Bond Party Resumes From Poland to Ghana as Fed Opens Window

  • Ghana, Poland Make First Sovereigns to Offer Debt This Month
  • Turkcell Comes With Dollar Debt, Gazprom Meets Investors

Poland and Ghana are among developing-nation borrowers tapping international markets as speculation the U.S. will keep interest rates lower for longer boosts demand for riskier assets.

Poland sold its biggest euro-denominated note since January 2014, and Ghana raised $1 billion with the sale of a 15-year bond. GMK Norilsk Nickel PJSC, Russia’s biggest mining company, became the first in the country to sell benchmark Eurobonds this year on Tuesday, and Turkey’s largest mobile operator, known as Turkcell, is looking to raise $500 million, another person said.

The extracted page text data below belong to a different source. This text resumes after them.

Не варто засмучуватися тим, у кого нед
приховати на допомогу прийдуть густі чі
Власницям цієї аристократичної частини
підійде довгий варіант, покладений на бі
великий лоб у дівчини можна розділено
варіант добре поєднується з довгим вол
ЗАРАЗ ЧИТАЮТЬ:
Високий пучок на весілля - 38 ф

Governments and companies are testing investor appetite after concern over China’s economic slowdown and higher U.S. interest rates prompted a selloff in emerging markets in the third quarter. Bonds from developing countries have rallied in the past week, sending the average sovereign yield to the lowest level in four months, after worse-than-forecast U.S. jobs data fueled speculation the Federal Reserve will push back the timing of its first interest-rate increase since 2006. 

“There is a small window of EM relief,” Sergey Dergachev, a senior money manager who helps oversee $13 billion of emerging-market debt at Union Investment Privatfonds GmbH in Frankfurt, said on Wednesday. “I assume some credits want to take this chance, but also providing some concession in order to get the deals placed successfully.”

Investment-grade Poland raised 1.75 billion euros ($1.97 billion) of six-year notes at 0.94 percent.

Junk-rated Ghana had to cut the size of its sale and pay a higher interest rate than planned to raise funds. The West African nation was initially aiming to sell $1.5 billion of Eurobonds, according to people familiar with the deal who asked not to be identified because the information is private. At 10.75 percent, the yield on the bonds is higher than the government’s initial target, the people said.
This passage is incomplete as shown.